やはり、バンドルの周りには、黒い霧やモヤのようなものがかかっていた。
私は、言った。
「コミー。魔女のところへ行こう!」
私は、魔女に近付いていき、話しかけた。
「おい、お前! 何で森の中に竜巻を起こしている?」
「私は、『お前』という名前では、ない。魔女の〈アメリア〉だ。何で起こしているかって? それは、私のことを馬鹿呼ばわりしたヤツが森の中に隠れたから、吹き飛ばすためだ」
「それだけのためか。そのバンドルのためだけに、森の木々をなぎ倒しているのか?」
「そうだ。悪いか。許せぬ!!」

 そう言いながらも、アメリアは、森に手を翳すことを止めなかった。
コミーが、言った。
「この魔女を止めても無駄だ、ジェロ。アメリアが手を翳すことを止めても、しばらくは、竜巻が木々をなぎ倒し続け、そのバンドルも吹き飛ばされてしまう。先に、バンドルを救出しよう」
「わかったよ、コミー。待ってろよ! アメリア!!」
「ハッハッハ!! 私は、竜巻を起こし続けるまでだ」

 私達は、森の中に入った。
私は、何回かテレポートサークルを作り、中を覗き込んでは、バンドルに訊いた。
「お前は、魔女に馬鹿呼ばわりしたバンドルか?」
「いいえ、それより、竜巻が恐ろしくて、お助けを……」
皆、救済を求めてきたために、ルーペで覗き込み、黒い霧やモヤのようなものがかかっていなかったため、テレポートサークルを作り、魂をディヴァイド師サニーの元へ、放り込んでいった。

 5、6回繰り返した時、サークルの中を覗き込むと10歳位の少女のバンドルが木に寄りかかり座り込んで泣いていた。

 私とコミーは、急いでサークルの中へ入った。
「どうした。お嬢ちゃん?」
「ママとはぐれちゃったの。ママのこと、お姉ちゃんがいじめるから、グレタ、お姉ちゃんにバーカ、って言っちゃったの。そしたら、ママのこと、なんか手を向けて、吹き飛ばしちゃって、そしたら、グレタのことも追いかけるから、森の中に逃げちゃったの。お兄ちゃん、ママのこと、助けてあげて!」
ーこの子がアメリアを馬鹿呼ばわりしたバンドルかー

 私は、念のため、そのバンドルをルーペで覗いてみたら、やはり、黒い霧やモヤのようなものは、なかった。

 私は、コミーに訊いた。
「コミー。このバン……グレタをどうする?」
コミーも困った様子で小さな声で言った。
「グレタのことは、ディヴァイド師サニーに預けよう。この子は、きっと、母親が一緒では、ないと駄目だ。

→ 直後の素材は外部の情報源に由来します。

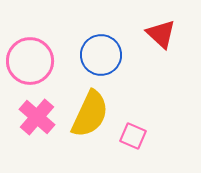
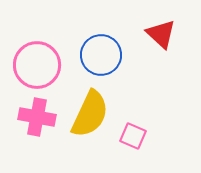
pink circle: moved 7 px right, 4 px down
pink cross: rotated 30 degrees counterclockwise
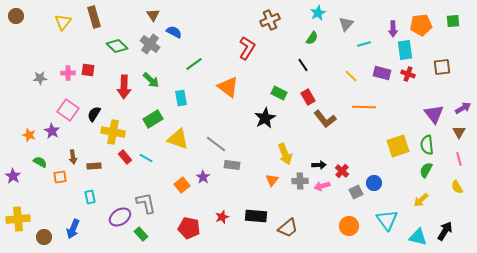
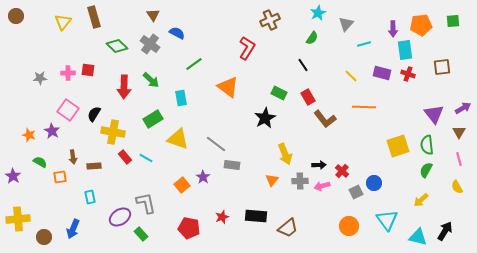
blue semicircle at (174, 32): moved 3 px right, 1 px down
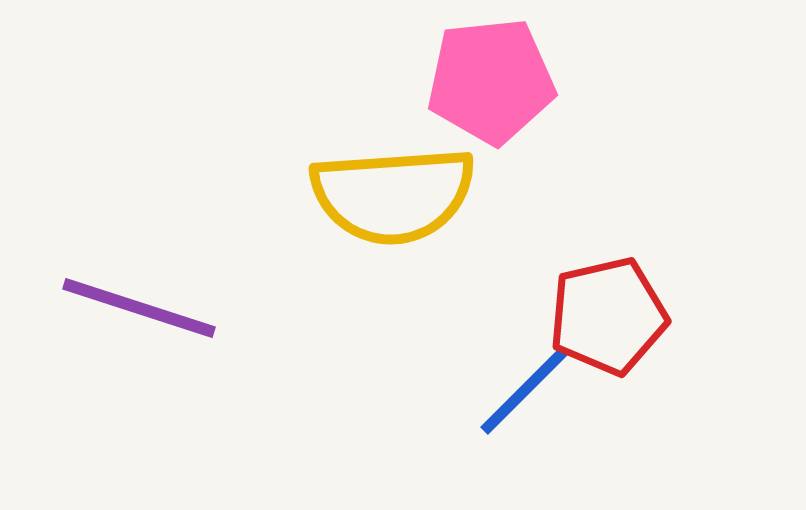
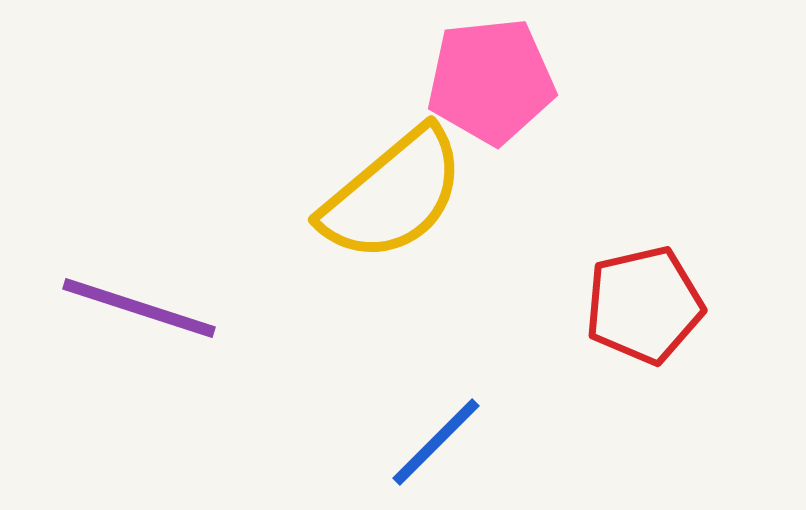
yellow semicircle: rotated 36 degrees counterclockwise
red pentagon: moved 36 px right, 11 px up
blue line: moved 88 px left, 51 px down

魔女を倒し、母親を見つけてから、一緒に、おそらく、ヘブンだろうが、行かせよう」
「わかったよ。コミー」

 その時、グレタが話しかけてきた。
「お兄ちゃん、このネズミ、お兄ちゃんが飼ってるの? 可愛いね」
私は、コミーにこっそり言った。
「どうする? グレタにお前のこと、魔獣であることとか言うか?」
コミーは、更に小さな声で言った。
「すまん、ジェロ。私は、子の相手は、苦手だ」
私も小さな声で言った。
「わかったよ。ジェロ」

 私は、グレタに言った。
「グレタ。コイツは、砂ネズミって言うんだよ。コミー、っていう名前だ。よろしくな」
グレタは、嬉しそうに、コミーを撫でた。
「コミーよろしくね」
「チュー! チュー!」
コミーが、砂ネズミのフリをしているから、内心、私は、大笑いした。

 その時だった。竜巻が私達のところへ向かってきた。
 私は、空に魔剣で四角を描き、エヴァケーションで作った空間の中に慌てて、グレタとコミーを入れて、私も入り、竜巻から逃れることができた。

 コミーは、こっそり私に言った。
「さぁ、サニーのところへグレタを連れて行こう」
私は、テレポートサークルを作り、優しくグレタをサークルの中に置いた。

 ディヴァイド師サニーは、相変わらず冷静な表情だった。
私は、サニーに頼み込んだ。
「サニー、頼む。この子をヘルかヘブンへ行かせるのを、少し待ってくれ。この子は、母親と一緒では、ないと駄目なんだ」
「駄目だ。すぐにヘルかヘブンへ行ってもらう」
「そんなこと言わずに頼むよ。サニー」

 その時、グレタが大泣きした。
「エーン!! エーン!!」
サニーは、観念したように言った。
「仕方あるまい。この砂時計の砂が全て落ちるまでは、待つぞ」
そう言うと、砂時計をひっくり返した。
私は、言った。
「じゃあな、グレタ!! ママのこと、必ず連れてくるから、ここで待っててな!」
すると、またグレタが大泣きした。
「エーン!! エーン!!」

 私は、困って咄嗟に言った。
「では、コミーと一緒に居てくれるのは、いいかい?」
グレタは、泣き止んで喜んだ。
「うん。コミーと待ってる! ママのこと、助けてね」
「チュー! チュー!」
私は、コミーの砂ネズミのフリをしていることに、内心、大笑いしてしまった。

 私は、急いでテレポートサークルを作り、すぐに先程の魔女アメリアの目の前に来た。

 そして、アメリアに言った。
「残念だったな、アメリア。お前が探していたバンドルは、安全な所に送った」
「クソッ!! 邪魔しおって!!」

 そう言うと、アメリアは、私の方に手を握り向けてきたので、黒いマントを顔まで覆った。
すると、大量の枯れ葉がこちらに向かってきた。
「逃げる気だな!! シャックルだ!!」
私は、そう言うと、八の字を空に描き、アメリアの手と足が、拘束され、倒れ込んだ。

 私は、アメリアを置いたまま、グレタの母親を探した。
森の中を少し、歩いた所で、意識を失っている女性のバンドルに出会った。
ルーペを覗いてみたが、黒い霧やモヤのようなものもなかった。

「お前は?」
「グレタは? グレタは、どこ……」
消え入りそうな声で意識が戻った女性の魂が言った。
「あなたは、グレタの母親か?」
「そうです。私は、グレタの母ジュリアです。早くグレタの元へ!」
「わかった。今、連れて行く」
私は、急いでテレポートサークルを作り、ジュリアを抱き上げて、中へ放り込んだ。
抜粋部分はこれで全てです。